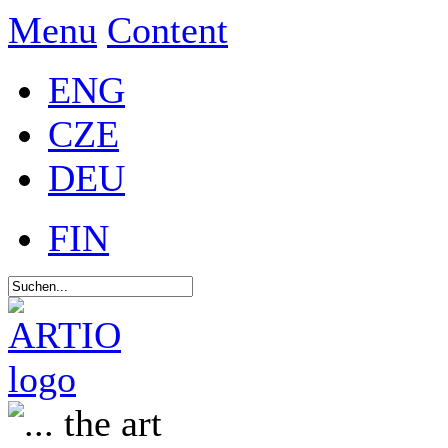
Menu
Content
ENG
CZE
DEU
FIN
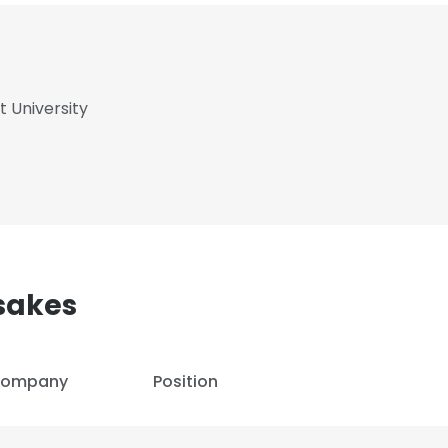
 University
sakes
ompany
Position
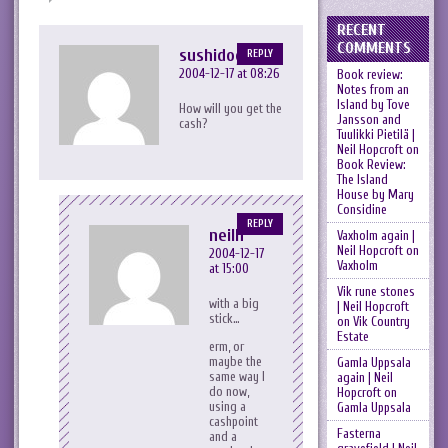
RECENT
COMMENTS
sushidog
REPLY
2004-12-17 at 08:26
Book review:
Notes from an
Island by Tove
How will you get the
Jansson and
cash?
Tuulikki Pietilä |
Neil Hopcroft
on
Book Review:
The Island
House by Mary
Considine
REPLY
neilh
Vaxholm again |
Neil Hopcroft
on
2004-12-17
Vaxholm
at 15:00
Vik rune stones
with a big
| Neil Hopcroft
stick…
on
Vik Country
Estate
erm, or
maybe the
Gamla Uppsala
same way I
again | Neil
do now,
Hopcroft
on
using a
Gamla Uppsala
cashpoint
Fasterna
and a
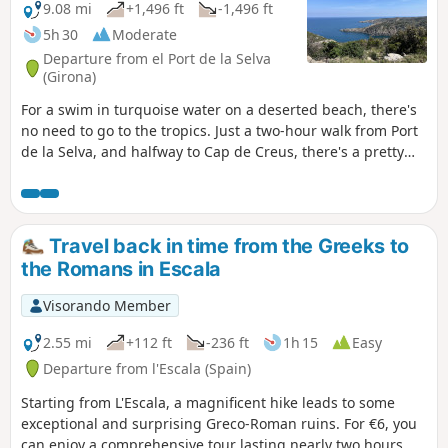
viewpoint. The return journey is via Cala
9.08 mi
+1,496 ft
-1,496 ft
Jóncols, then inland, climbing to higher
5h 30
Moderate
ground to make the most of the
Departure from el Port de la Selva
sweeping views stretching as far as Cap
(Girona)
de Begur. This is a medium-distance
For a swim in turquoise water on a deserted beach, there's
hike, but there are several steep
no need to go to the tropics. Just a two-hour walk from Port
sections that require a good level of
de la Selva, and halfway to Cap de Creus, there's a pretty
fitness.
cove just waiting for you. The only problem is that it'll take
just as long to get back, and forget about the benefits of
swimming. But it's worth it.
Travel back in time from the Greeks to
the Romans in Escala
Visorando Member
2.55 mi
+112 ft
-236 ft
1h 15
Easy
Departure from l'Escala (Spain)
Starting from L'Escala, a magnificent hike leads to some
exceptional and surprising Greco-Roman ruins. For €6, you
can enjoy a comprehensive tour lasting nearly two hours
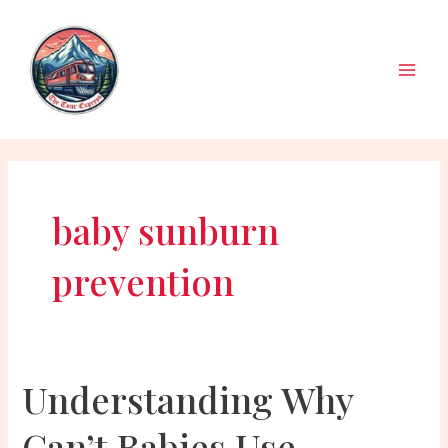
Skip
to
content
Main
Men
baby sunburn
prevention
Understanding Why
Can’t Babies Use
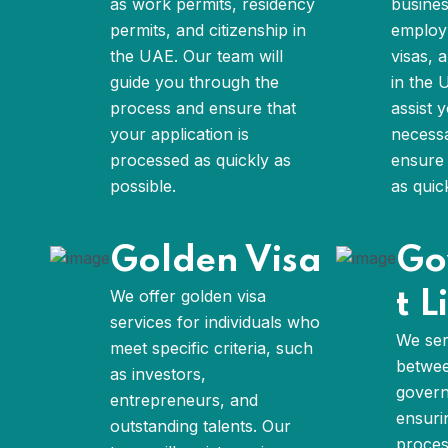
as work permits, residency
busines
permits, and citizenship in
employm
the UAE. Our team will
visas, 
guide you through the
in the 
process and ensure that
assist 
your application is
necess
processed as quickly as
ensure 
possible.
as quic
Golden Visa
Go
We offer golden visa
t L
services for individuals who
We ser
meet specific criteria, such
betwee
as investors,
govern
entrepreneurs, and
ensuri
outstanding talents. Our
proces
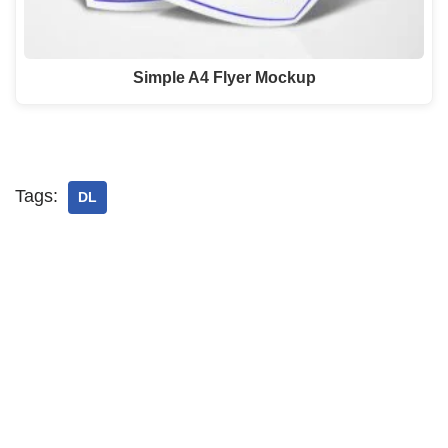
Simple A4 Flyer Mockup
Tags:
DL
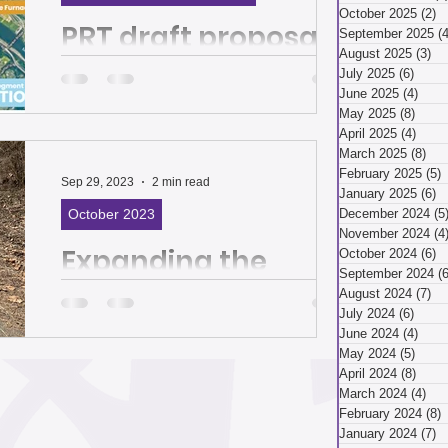
March 2026
October 2025
(2)
2
PRT draft proposal
September 2025
(4
August 2025
(3)
3 
and Duck Hollow
July 2025
(6)
6 pos
ry 2026
December 2025
June 2025
(4)
4 po
Trail project put
May 2025
(8)
8 pos
April 2025
(4)
4 pos
focus on getting
March 2025
(8)
8 p
Residents told PRT they want bus
ber 2025
February 2025
(5)
5
around town | The
service that serves Glen Hazel and
Sep 29, 2023
2 min read
January 2025
(6)
6
allows access to Squirrel Hill, Shadyside
October 2023
December 2024
(5
Homepage
and Oakland By Lauren...
November 2024
(4
Expanding the
ust 2025
July 2025
October 2024
(6)
6
September 2024
(6
Three Rivers
August 2024
(7)
7 
July 2024
(6)
6 pos
Heritage Trail | The
April 2025
June 2024
(4)
4 po
May 2024
(5)
5 pos
Homepage
April 2024
(8)
8 pos
Feasibility study seeks public input on
March 2024
(4)
4 p
preferred route By Katie Kovalchik for
 2025
January 2025
February 2024
(8)
8
Friends of the Riverfront Imagine strolling
January 2024
(7)
7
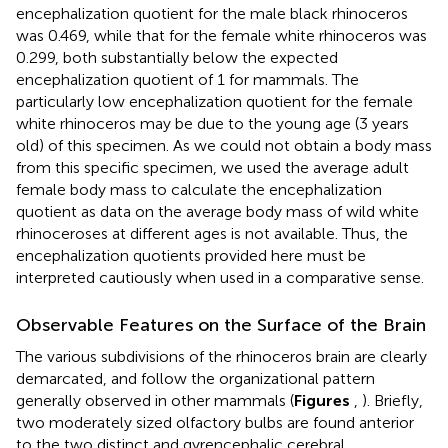
encephalization quotient for the male black rhinoceros
was 0.469, while that for the female white rhinoceros was
0.299, both substantially below the expected
encephalization quotient of 1 for mammals. The
particularly low encephalization quotient for the female
white rhinoceros may be due to the young age (3 years
old) of this specimen. As we could not obtain a body mass
from this specific specimen, we used the average adult
female body mass to calculate the encephalization
quotient as data on the average body mass of wild white
rhinoceroses at different ages is not available. Thus, the
encephalization quotients provided here must be
interpreted cautiously when used in a comparative sense.
Observable Features on the Surface of the Brain
The various subdivisions of the rhinoceros brain are clearly
demarcated, and follow the organizational pattern
generally observed in other mammals (
Figures
,
). Briefly,
two moderately sized olfactory bulbs are found anterior
to the two distinct and gyrencephalic cerebral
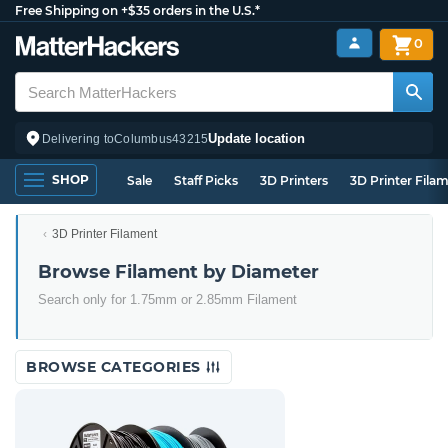
Free Shipping on +$35 orders in the U.S.*
0
Update location
Delivering to
Columbus
43215
SHOP
Sale
Staff Picks
3D Printers
3D Printer Fila
3D Printer Filament
Browse Filament by Diameter
Search only for 1.75mm or 2.85mm Filament
BROWSE CATEGORIES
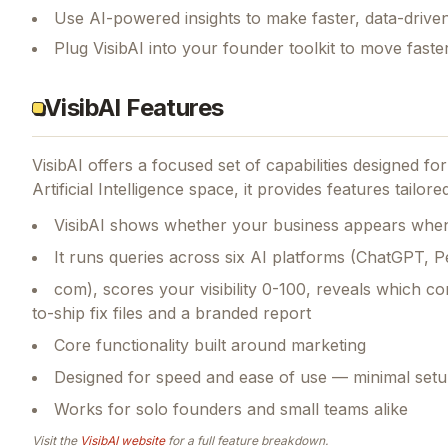
Use AI-powered insights to make faster, data-driven
Plug VisibAI into your founder toolkit to move fast
VisibAI Features
VisibAI
offers a focused set of capabilities designed f
Artificial Intelligence space, it provides features tailor
VisibAI shows whether your business appears when 
It runs queries across six AI platforms (ChatGPT, Pe
com), scores your visibility 0-100, reveals which com
to-ship fix files and a branded report
Core functionality built around marketing
Designed for speed and ease of use — minimal setu
Works for solo founders and small teams alike
Visit the
VisibAI
website
for a full feature breakdown.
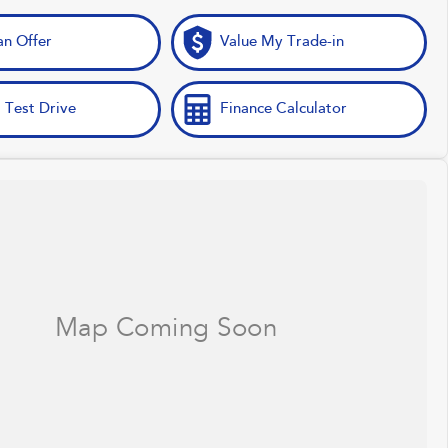
n Offer
Value My Trade-in
 Test Drive
Finance Calculator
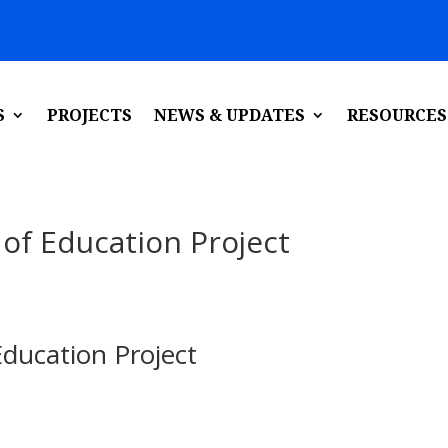
S
PROJECTS
NEWS & UPDATES
RESOURCES
 of Education Project
Education Project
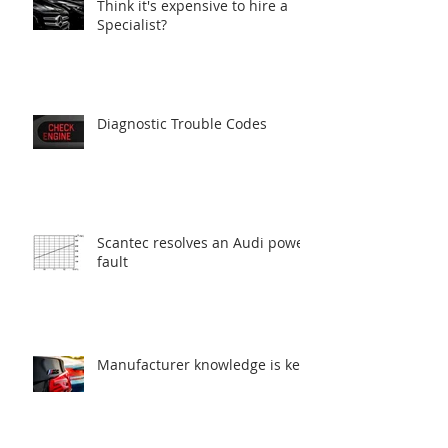
Think it's expensive to hire a
Specialist?
Diagnostic Trouble Codes
Scantec resolves an Audi power
fault
Manufacturer knowledge is key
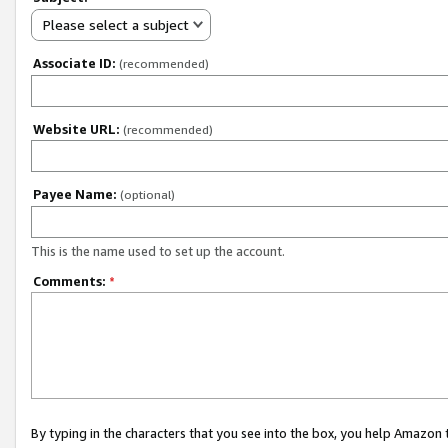
Please select a subject
Associate ID:
(recommended)
Website URL:
(recommended)
Payee Name:
(optional)
This is the name used to set up the account.
Comments:
*
By typing in the characters that you see into the box, you help Amazon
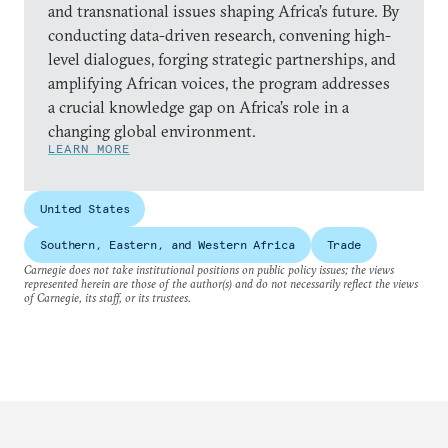
and transnational issues shaping Africa’s future. By
conducting data-driven research, convening high-
level dialogues, forging strategic partnerships, and
amplifying African voices, the program addresses
a crucial knowledge gap on Africa’s role in a
changing global environment.
LEARN MORE
United States
Southern, Eastern, and Western Africa
Trade
Carnegie does not take institutional positions on public policy issues; the views
represented herein are those of the author(s) and do not necessarily reflect the views
of Carnegie, its staff, or its trustees.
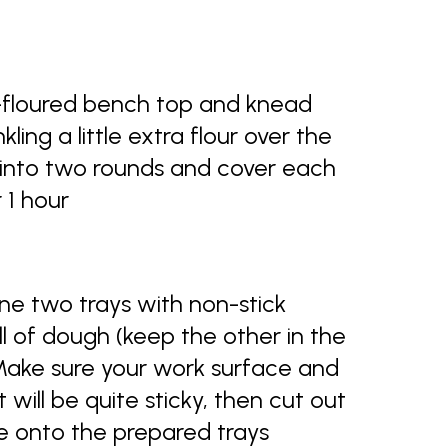
l-floured bench top and knead
kling a little extra flour over the
de into two rounds and cover each
r 1 hour
ne two trays with non-stick
ll of dough (keep the other in the
Make sure your work surface and
it will be quite sticky, then cut out
ce onto the prepared trays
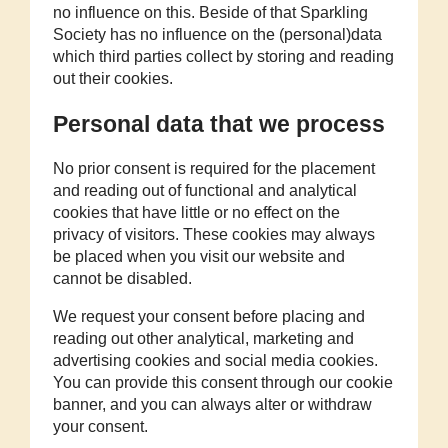
no influence on this. Beside of that Sparkling
Society has no influence on the (personal)data
which third parties collect by storing and reading
out their cookies.
Personal data that we process
No prior consent is required for the placement
and reading out of functional and analytical
cookies that have little or no effect on the
privacy of visitors. These cookies may always
be placed when you visit our website and
cannot be disabled.
We request your consent before placing and
reading out other analytical, marketing and
advertising cookies and social media cookies.
You can provide this consent through our cookie
banner, and you can always alter or withdraw
your consent.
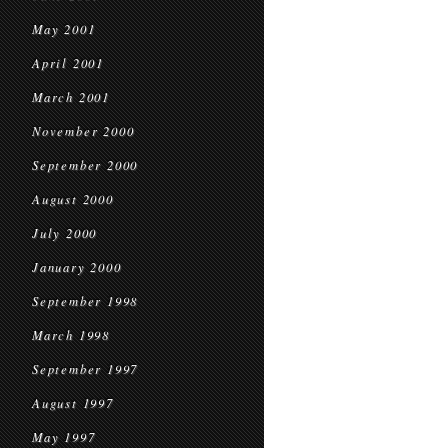
May 2001
April 2001
March 2001
November 2000
September 2000
August 2000
July 2000
January 2000
September 1998
March 1998
September 1997
August 1997
May 1997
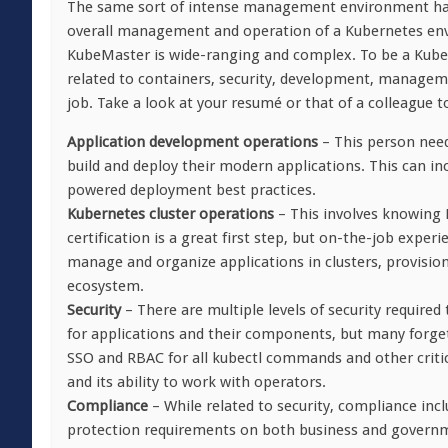
The same sort of intense management environment has 
overall management and operation of a Kubernetes envi
KubeMaster is wide-ranging and complex. To be a Kube
related to containers, security, development, managem
job. Take a look at your resumé or that of a colleague 
Application development operations
– This person need
build and deploy their modern applications. This can inc
powered deployment best practices.
Kubernetes cluster operations
– This involves knowing 
certification is a great first step, but on-the-job expe
manage and organize applications in clusters, provisio
ecosystem.
Security
– There are multiple levels of security requir
for applications and their components, but many forget 
SSO and RBAC for all kubectl commands and other criti
and its ability to work with operators.
Compliance
– While related to security, compliance inc
protection requirements on both business and governme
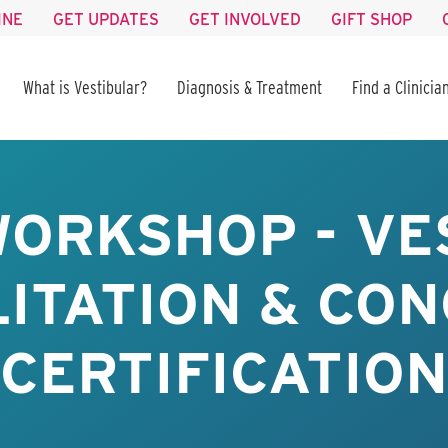
INE
GET UPDATES
GET INVOLVED
GIFT SHOP
What is Vestibular?
Diagnosis & Treatment
Find a Clinicia
WORKSHOP - VE
ITATION & CO
CERTIFICATION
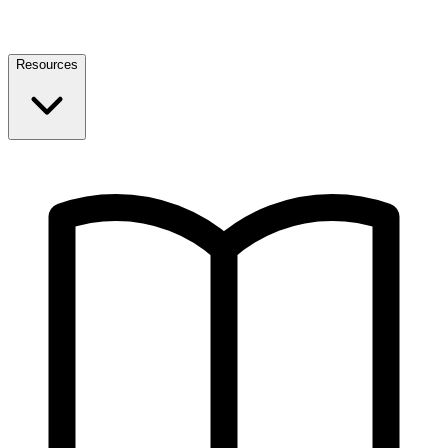
Resources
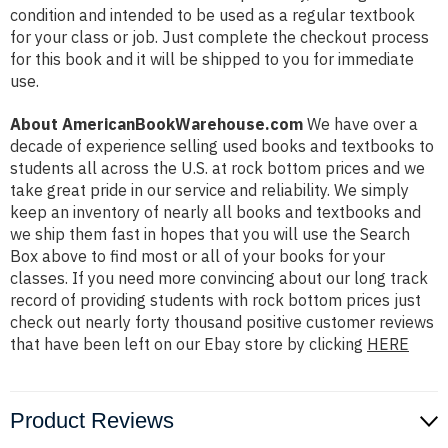
condition and intended to be used as a regular textbook
for your class or job. Just complete the checkout process
for this book and it will be shipped to you for immediate
use.
About AmericanBookWarehouse.com
We have over a
decade of experience selling used books and textbooks to
students all across the U.S. at rock bottom prices and we
take great pride in our service and reliability. We simply
keep an inventory of nearly all books and textbooks and
we ship them fast in hopes that you will use the Search
Box above to find most or all of your books for your
classes. If you need more convincing about our long track
record of providing students with rock bottom prices just
check out nearly forty thousand positive customer reviews
that have been left on our Ebay store by clicking
HERE
Product Reviews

■ ■ ■ ■ ■ ■ ■

YOUR OBJECTIVE: Your reply should consist solely of the number of lines above that contain the word "hike".

WRITTEN ANSWER: 2